[Extracted entries]
--------------------------------
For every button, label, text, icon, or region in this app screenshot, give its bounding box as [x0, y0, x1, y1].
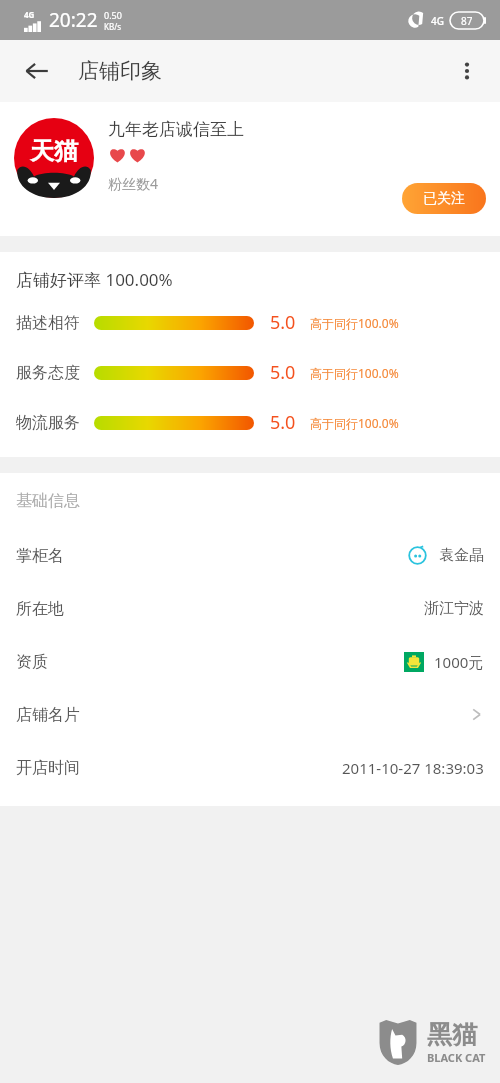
staticText: 5.0 [270, 410, 296, 435]
staticText: 高于同行100.0% [310, 315, 399, 331]
staticText: 87 [461, 14, 473, 28]
staticText: 掌柜名 [16, 546, 64, 566]
button[interactable]: Back [14, 48, 60, 94]
staticText: 4G [431, 14, 444, 28]
staticText: 0.50 [104, 9, 122, 21]
staticText: 5.0 [270, 360, 296, 385]
staticText: 5.0 [270, 310, 296, 335]
button[interactable]: 已关注 [402, 183, 486, 214]
staticText: 粉丝数4 [108, 174, 159, 193]
staticText: KB/s [104, 21, 121, 32]
staticText: 20:22 [49, 7, 98, 33]
staticText: 开店时间 [16, 758, 80, 778]
staticText: 物流服务 [16, 413, 80, 433]
staticText: 店铺印象 [78, 58, 162, 84]
staticText: 描述相符 [16, 313, 80, 333]
button[interactable]: More options [444, 48, 490, 94]
staticText: 已关注 [423, 190, 465, 208]
staticText: 黑猫 [427, 1019, 477, 1050]
staticText: 所在地 [16, 599, 64, 619]
staticText: BLACK CAT [427, 1050, 486, 1065]
staticText: 高于同行100.0% [310, 415, 399, 431]
staticText: 袁金晶 [439, 546, 484, 565]
staticText: 店铺好评率 100.00% [16, 268, 173, 291]
staticText: 天猫 [30, 136, 78, 166]
staticText: 资质 [16, 652, 48, 672]
button[interactable]: 店铺名片 [0, 688, 500, 741]
staticText: 浙江宁波 [424, 599, 484, 618]
staticText: 店铺名片 [16, 705, 80, 725]
staticText: 基础信息 [16, 491, 80, 511]
staticText: 九年老店诚信至上 [108, 119, 244, 140]
staticText: 服务态度 [16, 363, 80, 383]
staticText: 4G [24, 9, 35, 20]
staticText: 2011-10-27 18:39:03 [342, 758, 484, 778]
staticText: 高于同行100.0% [310, 365, 399, 381]
staticText: 1000元 [434, 652, 484, 672]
--------------------------------
[Work order]
Return an exact transcription of the material, with its pictures left out.

[Reply]
For every button, label, text, icon, or region in this app screenshot, give its bounding box as [x0, y0, x1, y1].
staticText: 5.0 [270, 410, 296, 435]
staticText: 高于同行100.0% [310, 315, 399, 331]
staticText: 87 [461, 14, 473, 28]
staticText: 掌柜名 [16, 546, 64, 566]
button[interactable]: Back [14, 48, 60, 94]
staticText: 4G [431, 14, 444, 28]
staticText: 0.50 [104, 9, 122, 21]
staticText: 5.0 [270, 360, 296, 385]
staticText: 5.0 [270, 310, 296, 335]
button[interactable]: 已关注 [402, 183, 486, 214]
staticText: 粉丝数4 [108, 174, 159, 193]
staticText: KB/s [104, 21, 121, 32]
staticText: 20:22 [49, 7, 98, 33]
staticText: 开店时间 [16, 758, 80, 778]
staticText: 物流服务 [16, 413, 80, 433]
staticText: 店铺印象 [78, 58, 162, 84]
staticText: 描述相符 [16, 313, 80, 333]
button[interactable]: More options [444, 48, 490, 94]
staticText: 已关注 [423, 190, 465, 208]
staticText: 黑猫 [427, 1019, 477, 1050]
staticText: 所在地 [16, 599, 64, 619]
staticText: BLACK CAT [427, 1050, 486, 1065]
staticText: 高于同行100.0% [310, 415, 399, 431]
staticText: 袁金晶 [439, 546, 484, 565]
staticText: 店铺好评率 100.00% [16, 268, 173, 291]
staticText: 天猫 [30, 136, 78, 166]
staticText: 资质 [16, 652, 48, 672]
button[interactable]: 店铺名片 [0, 688, 500, 741]
staticText: 浙江宁波 [424, 599, 484, 618]
staticText: 店铺名片 [16, 705, 80, 725]
staticText: 基础信息 [16, 491, 80, 511]
staticText: 九年老店诚信至上 [108, 119, 244, 140]
staticText: 服务态度 [16, 363, 80, 383]
staticText: 4G [24, 9, 35, 20]
staticText: 2011-10-27 18:39:03 [342, 758, 484, 778]
staticText: 高于同行100.0% [310, 365, 399, 381]
staticText: 1000元 [434, 652, 484, 672]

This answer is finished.